Onur Şener ile aynı liseden mezunmuşum. Bunun bir önemi var mı bilmiyorum. Üzgünüm, gerçekten pek bir şey diyemiyorum. Bu ne ilk ne de son. Daha birçok Onur Şenerler oldu ve olacak. Toplum bu hale gelmişken hala çözmeye çalıştığımız sorunlar saçma. Etrafınıza bakın. Başkalarından üstünlük hisleri, nefret, şiddet, gereksiz ayrımlar. Bitmiyor. Bitirebiliriz; ama bunun üzerine neredeyse kimse çalışmıyor. Onur Şener'in ailesinin, küçük kızının, tanıyanlarının başı sağ olsun. Bu toplumda yaşayan ve bu duruma katlanamayan herkese de sabırlar dilerim. Çözmek zorundayız arkadaşlar, başka yolu yok. #onurşener
Fotoğrafta gitar çalan bir adam var. Adamın üzerinde "Hayattaki her şeyi kendisine hak olarak görüp istediklerini şiddetle alanların son kurbanı Onur Şener'in yaşama hakkı elinden alındı." yazısı var. Bu espri, Onur Şener'in hayatının elinden alınmış olmasını, gitar çalmayı bırakarak müzikle olan bağını koparmasına benzeterek anlatıyor. Onur Şener'in "yaşama hakkı" gitardan koptuğu için elinden alınmış gibi bir anlam ifade ediyor.
Fotoğrafta gitar çalan bir adamın resmi var. Adamın adı Onur Şener ve bu adamın bir şarkıyı çalmayı reddettiği için öldürüldüğü yazıyor. Bu ironik bir espri çünkü gerçekte Onur Şener bir müzisyen değil ve bu durum hiçbir zaman gerçekleşmedi. Espri, ünlü bir insanın adını kullanarak insanların bu tür haberlere inanma eğilimini ve gerçeklerden ziyade kulağa hoş gelen hikayeleri tercih etme eğilimini hicvediyor.

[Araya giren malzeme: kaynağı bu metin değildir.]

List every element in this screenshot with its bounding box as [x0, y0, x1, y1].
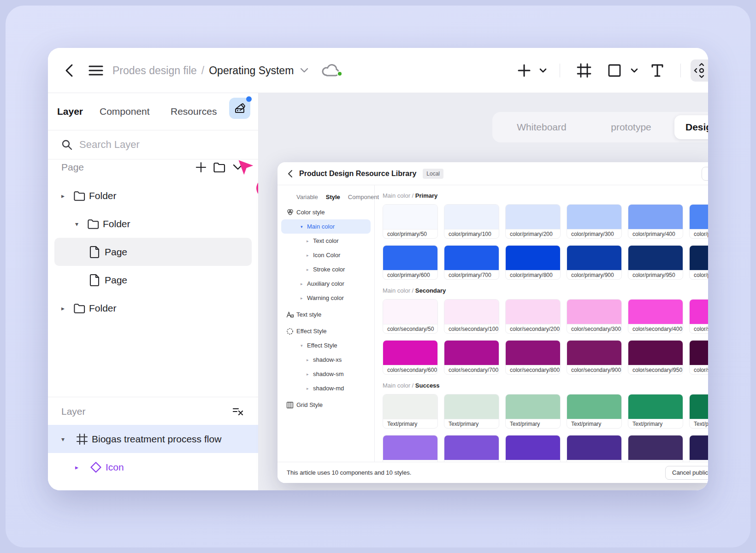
clipped-header-button[interactable]	[702, 167, 708, 181]
caret-right-icon[interactable]: ▸	[75, 464, 90, 471]
page-item-page[interactable]: Page	[54, 238, 252, 266]
color-style-card[interactable]: color/primary/50	[383, 204, 438, 239]
color-style-card[interactable]: color/s	[689, 340, 708, 375]
color-swatch	[506, 394, 560, 419]
breadcrumb[interactable]: Prodes design file / Operating System	[112, 48, 341, 93]
style-nav-icon-color[interactable]: ▸Icon Color	[281, 248, 371, 262]
sidebar-tab-resources[interactable]: Resources	[171, 106, 217, 117]
style-nav-auxiliary-color[interactable]: ▸Auxiliary color	[281, 276, 371, 291]
color-style-card[interactable]: color/s	[689, 299, 708, 334]
layer-item-biogas-treatment-process-flow[interactable]: ▾Biogas treatment process flow	[48, 425, 258, 453]
style-nav-shadow-md[interactable]: ▸shadow-md	[281, 381, 371, 395]
page-item-folder[interactable]: ▾Folder	[54, 210, 252, 238]
component-swap-tool-icon[interactable]	[690, 48, 708, 93]
modal-back-icon[interactable]	[288, 170, 293, 178]
style-nav-effect-style[interactable]: Effect Style	[281, 324, 371, 338]
swatch-label: Text/primary	[567, 419, 621, 429]
caret-down-icon[interactable]: ▾	[61, 435, 76, 443]
add-tool-icon[interactable]	[515, 48, 533, 93]
color-style-card[interactable]: color/p	[689, 245, 708, 280]
color-style-card[interactable]: Text/primary	[567, 394, 622, 429]
color-style-card[interactable]: color/primary/600	[383, 245, 438, 280]
color-style-card[interactable]: color/primary/200	[505, 204, 561, 239]
mode-tab-prototype[interactable]: prototype	[588, 115, 674, 139]
add-page-icon[interactable]	[192, 158, 210, 176]
color-style-card[interactable]: color/primary/300	[567, 204, 622, 239]
layer-item-icon[interactable]: ▸Icon	[48, 453, 258, 481]
add-tool-chevron-icon[interactable]	[537, 48, 549, 93]
color-style-card[interactable]: color/secondary/50	[383, 299, 438, 334]
color-style-card[interactable]: color/primary/700	[444, 245, 499, 280]
color-style-card[interactable]	[444, 435, 499, 462]
color-style-card[interactable]: color/secondary/950	[628, 340, 683, 375]
color-style-card[interactable]: color/primary/400	[628, 204, 683, 239]
color-style-card[interactable]: Text/primary	[444, 394, 499, 429]
style-nav-main-color[interactable]: ▾Main color	[281, 219, 371, 234]
caret-down-icon[interactable]: ▾	[75, 220, 87, 228]
component-icon	[90, 461, 106, 473]
menu-icon[interactable]	[85, 48, 107, 93]
style-nav-grid-style[interactable]: Grid Style	[281, 398, 371, 412]
caret-right-icon[interactable]: ▸	[61, 305, 73, 312]
text-tool-icon[interactable]	[647, 48, 667, 93]
color-style-card[interactable]: Text/p	[689, 394, 708, 429]
collapse-layers-icon[interactable]	[229, 402, 247, 421]
page-item-folder[interactable]: ▸Folder	[54, 182, 252, 210]
add-folder-icon[interactable]	[210, 158, 229, 176]
topbar: Prodes design file / Operating System	[48, 48, 708, 93]
style-nav-effect-style[interactable]: ▾Effect Style	[281, 338, 371, 353]
page-item-page[interactable]: Page	[54, 266, 252, 294]
color-style-card[interactable]: color/secondary/700	[444, 340, 499, 375]
style-nav-color-style[interactable]: Color style	[281, 205, 371, 219]
style-nav-shadow-sm[interactable]: ▸shadow-sm	[281, 367, 371, 381]
style-nav-text-style[interactable]: Text style	[281, 307, 371, 322]
section-label: Main color / Primary	[383, 191, 708, 200]
color-style-card[interactable]: color/secondary/800	[505, 340, 561, 375]
caret-right-icon[interactable]: ▸	[61, 192, 73, 200]
color-style-card[interactable]: color/primary/900	[567, 245, 622, 280]
mode-tab-design[interactable]: Design	[674, 115, 708, 139]
color-style-card[interactable]	[689, 435, 708, 462]
color-style-card[interactable]: Text/primary	[505, 394, 561, 429]
color-style-card[interactable]: color/primary/950	[628, 245, 683, 280]
color-style-card[interactable]: color/secondary/900	[567, 340, 622, 375]
back-icon[interactable]	[60, 48, 78, 93]
shape-tool-chevron-icon[interactable]	[628, 48, 641, 93]
color-style-card[interactable]	[383, 435, 438, 462]
shape-tool-icon[interactable]	[604, 48, 625, 93]
modal-tab-variable[interactable]: Variable	[296, 194, 318, 200]
color-style-card[interactable]: color/primary/100	[444, 204, 499, 239]
modal-tab-component[interactable]: Component	[348, 194, 379, 200]
sidebar-tab-component[interactable]: Component	[100, 106, 150, 117]
color-style-card[interactable]: color/secondary/100	[444, 299, 499, 334]
search-input[interactable]	[79, 139, 227, 151]
chevron-down-icon[interactable]	[300, 68, 308, 73]
color-style-card[interactable]: color/secondary/600	[383, 340, 438, 375]
color-style-card[interactable]	[567, 435, 622, 462]
style-nav-shadow-xs[interactable]: ▸shadow-xs	[281, 353, 371, 367]
color-swatch	[444, 205, 499, 229]
color-style-card[interactable]: color/secondary/300	[567, 299, 622, 334]
color-style-card[interactable]: color/secondary/200	[505, 299, 561, 334]
color-style-card[interactable]	[505, 435, 561, 462]
color-style-card[interactable]: color/secondary/400	[628, 299, 683, 334]
style-nav-stroke-color[interactable]: ▸Stroke color	[281, 262, 371, 276]
cancel-publication-button[interactable]: Cancel publicat	[665, 466, 708, 480]
color-style-card[interactable]: Text/primary	[628, 394, 683, 429]
caret-right-icon: ▸	[307, 372, 313, 377]
collapse-pages-chevron-icon[interactable]	[229, 158, 247, 176]
page-item-folder[interactable]: ▸Folder	[54, 294, 252, 322]
frame-tool-icon[interactable]	[574, 48, 594, 93]
mode-tab-whiteboard[interactable]: Whiteboard	[496, 115, 588, 139]
color-style-card[interactable]: color/p	[689, 204, 708, 239]
color-style-card[interactable]: Text/primary	[383, 394, 438, 429]
resource-library-button[interactable]	[229, 98, 250, 119]
style-nav-warning-color[interactable]: ▸Warning color	[281, 291, 371, 305]
style-nav-text-color[interactable]: ▸Text color	[281, 234, 371, 248]
sidebar: LayerComponentResources Page	[48, 93, 259, 490]
sidebar-tab-layer[interactable]: Layer	[57, 106, 83, 117]
layer-item-rectangle[interactable]: Rectangle	[48, 481, 258, 490]
color-style-card[interactable]: color/primary/800	[505, 245, 561, 280]
color-style-card[interactable]	[628, 435, 683, 462]
modal-tab-style[interactable]: Style	[326, 194, 340, 200]
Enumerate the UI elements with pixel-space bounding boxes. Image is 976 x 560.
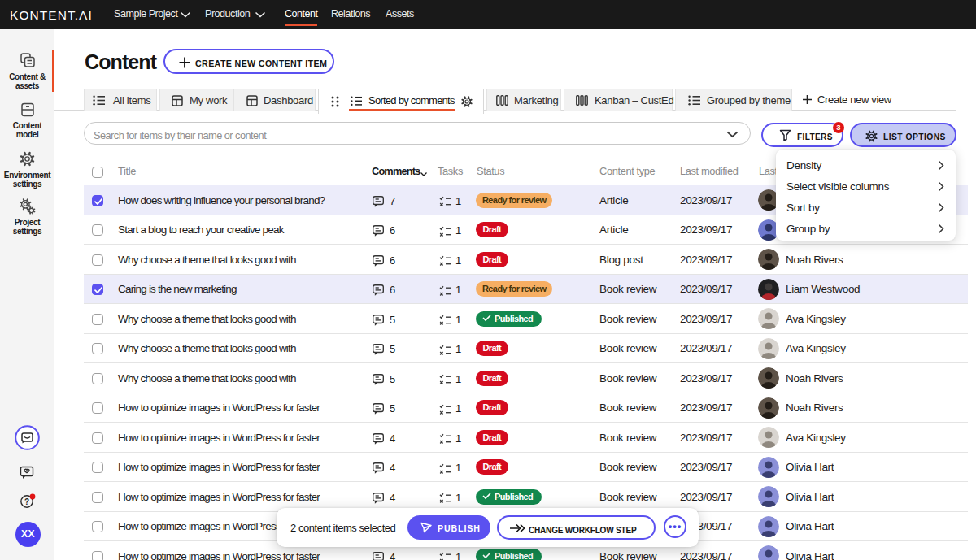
svg-text:?: ? [24, 497, 29, 506]
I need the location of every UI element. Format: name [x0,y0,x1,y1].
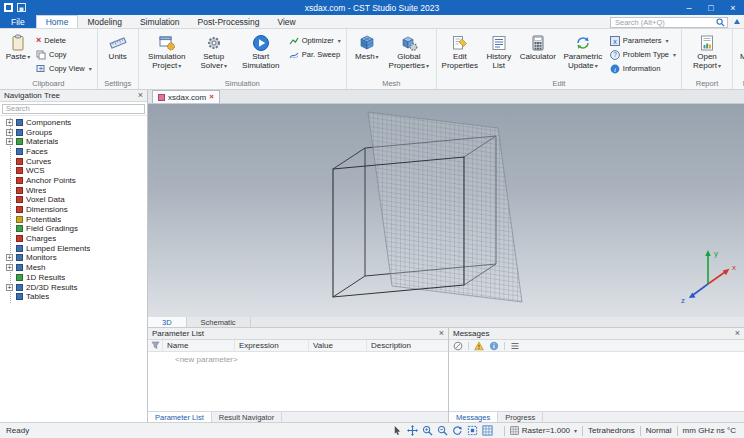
clear-messages-icon[interactable] [453,341,463,351]
tree-item[interactable]: + Components [0,118,147,128]
view-mode-setting[interactable]: Normal [646,426,672,435]
select-cursor-icon[interactable] [392,425,403,436]
tree-item[interactable]: + 1D Results [0,273,147,283]
panel-tab[interactable]: Progress [498,412,543,422]
zoom-out-icon[interactable] [437,425,448,436]
file-menu-button[interactable]: File [0,15,36,28]
save-icon[interactable] [17,3,26,12]
tree-item[interactable]: + Potentials [0,214,147,224]
grid-view-icon[interactable] [482,425,493,436]
messages-body[interactable] [449,352,744,411]
filter-funnel-icon[interactable] [148,340,163,351]
search-input[interactable] [611,18,716,27]
setup-solver-label: Setup Solver [200,52,224,70]
expand-plus-icon[interactable]: + [6,264,13,271]
app-icon[interactable] [4,3,13,12]
tree-item[interactable]: + Dimensions [0,205,147,215]
tree-item[interactable]: + Materials [0,137,147,147]
start-simulation-button[interactable]: Start Simulation [236,31,286,70]
menu-tab[interactable]: Modeling [78,15,131,28]
edit-properties-button[interactable]: Edit Properties [440,31,480,70]
open-report-button[interactable]: Open Report▾ [685,31,729,70]
parameters-button[interactable]: x Parameters ▾ [608,34,678,47]
viewport-3d[interactable]: y x z [148,104,744,317]
units-button[interactable]: Units [101,31,135,62]
units-setting[interactable]: mm GHz ns °C [683,426,736,435]
close-button[interactable]: × [722,0,744,15]
panel-tab[interactable]: Messages [449,412,498,422]
copy-view-button[interactable]: Copy View ▾ [34,62,94,75]
message-list-icon[interactable] [510,341,520,351]
close-icon[interactable]: × [138,91,143,100]
tree-item[interactable]: + Voxel Data [0,195,147,205]
mesh-button[interactable]: Mesh▾ [350,31,384,62]
expand-plus-icon[interactable]: + [6,119,13,126]
panel-tab[interactable]: Parameter List [148,412,212,422]
tree-item[interactable]: + Curves [0,156,147,166]
parametric-update-button[interactable]: Parametric Update▾ [559,31,607,70]
view-tab[interactable]: 3D [148,317,187,327]
menu-tab[interactable]: Post-Processing [189,15,269,28]
tree-item[interactable]: + Charges [0,234,147,244]
paste-button[interactable]: Paste▾ [3,31,33,62]
tree-item[interactable]: + Faces [0,147,147,157]
parameter-list-body[interactable]: <new parameter> [148,352,448,411]
menu-tab[interactable]: View [268,15,304,28]
calculator-button[interactable]: Calculator [518,31,558,62]
column-header[interactable]: Expression [235,340,309,351]
simulation-project-button[interactable]: Simulation Project▾ [142,31,192,70]
tree-item[interactable]: + Field Gradings [0,224,147,234]
setup-solver-button[interactable]: Setup Solver▾ [193,31,235,70]
tree-item[interactable]: + Groups [0,127,147,137]
column-header[interactable]: Name [163,340,235,351]
rotate-view-icon[interactable] [452,425,463,436]
tree-item[interactable]: + Mesh [0,263,147,273]
view-tab[interactable]: Schematic [187,317,251,327]
copy-button[interactable]: Copy [34,48,94,61]
expand-plus-icon[interactable]: + [6,254,13,261]
minimize-button[interactable]: – [678,0,700,15]
global-properties-button[interactable]: Global Properties▾ [385,31,433,70]
close-icon[interactable]: × [439,329,444,338]
information-button[interactable]: i Information [608,62,678,75]
menu-tab[interactable]: Home [36,15,79,28]
menu-tab[interactable]: Simulation [131,15,189,28]
tree-item[interactable]: + Tables [0,292,147,302]
history-list-label: History List [481,53,517,70]
close-icon[interactable]: × [735,329,740,338]
column-header[interactable]: Description [367,340,448,351]
new-parameter-row[interactable]: <new parameter> [148,352,448,364]
tree-search-input[interactable] [2,104,145,114]
zoom-in-icon[interactable] [422,425,433,436]
expand-plus-icon[interactable]: + [6,138,13,145]
delete-button[interactable]: × Delete [34,34,94,47]
tree-item[interactable]: + 2D/3D Results [0,282,147,292]
collapse-ribbon-icon[interactable] [734,19,740,24]
fit-view-icon[interactable] [467,425,478,436]
tree-item[interactable]: + Wires [0,185,147,195]
maximize-button[interactable]: □ [700,0,722,15]
problem-type-button[interactable]: ? Problem Type ▾ [608,48,678,61]
raster-setting[interactable]: Raster=1.000 ▾ [510,426,577,435]
toolbar-separator [468,342,469,350]
parametric-update-icon [574,32,592,53]
tree-item[interactable]: + Lumped Elements [0,243,147,253]
expand-plus-icon[interactable]: + [6,284,13,291]
info-filter-icon[interactable] [489,341,499,351]
project-tab[interactable]: xsdax.com × [152,90,220,103]
par-sweep-button[interactable]: Par. Sweep [287,48,343,61]
panel-tab[interactable]: Result Navigator [212,412,282,422]
pan-icon[interactable] [407,425,418,436]
history-list-button[interactable]: History List [481,31,517,70]
macros-button[interactable]: Macros▾ [736,31,744,62]
expand-plus-icon[interactable]: + [6,129,13,136]
close-tab-icon[interactable]: × [209,93,214,101]
search-icon[interactable] [716,18,725,27]
optimizer-button[interactable]: Optimizer ▾ [287,34,343,47]
mesh-type-setting[interactable]: Tetrahedrons [588,426,635,435]
warning-filter-icon[interactable] [474,341,484,351]
column-header[interactable]: Value [309,340,367,351]
tree-item[interactable]: + Anchor Points [0,176,147,186]
tree-item[interactable]: + Monitors [0,253,147,263]
tree-item[interactable]: + WCS [0,166,147,176]
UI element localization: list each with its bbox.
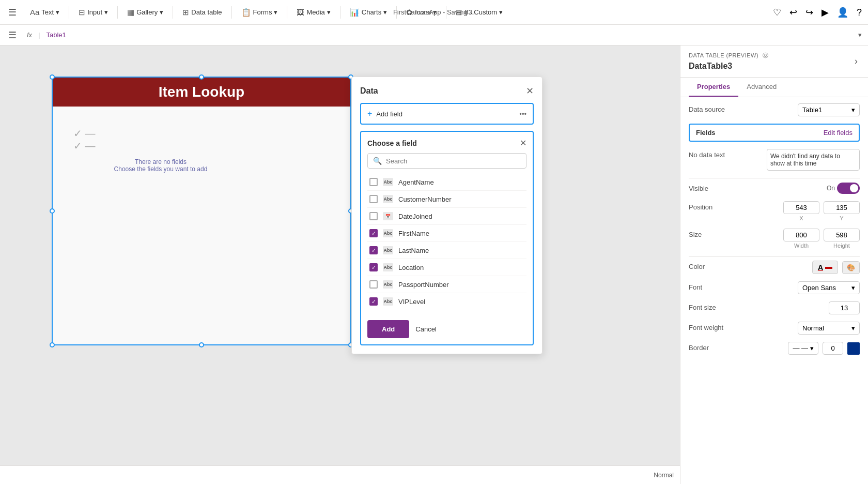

Resimde, gitar çalan orta yaşlı bir adamın önünde siyah bir arka plan üzerinde beyaz yazıların olduğu bir görsel var. Yazılar şöyle: "bu ülkede yaşamak neden bu kadar zor?". Görsel, yaşayan herkesin yaşamın zorluklarından şikayet etme eğiliminde olduğunu komik bir şekilde gösteriyor. Türkçedeki espri, hayatın zorluklarının herkesin bildiği ve sık sık dile getirdiği bir gerçek olmasına rağmen, her zaman aynı şikayetleri duymak can sıkıcı olabiliyor. Bu nedenle, görselde gitar çalan adam gibi, hayatın zorluklarına alışmış ve bunlara bir şekilde uyum sağlamış ancak yine de şikayet etmeyi sürdüren kişileri temsil ediyor.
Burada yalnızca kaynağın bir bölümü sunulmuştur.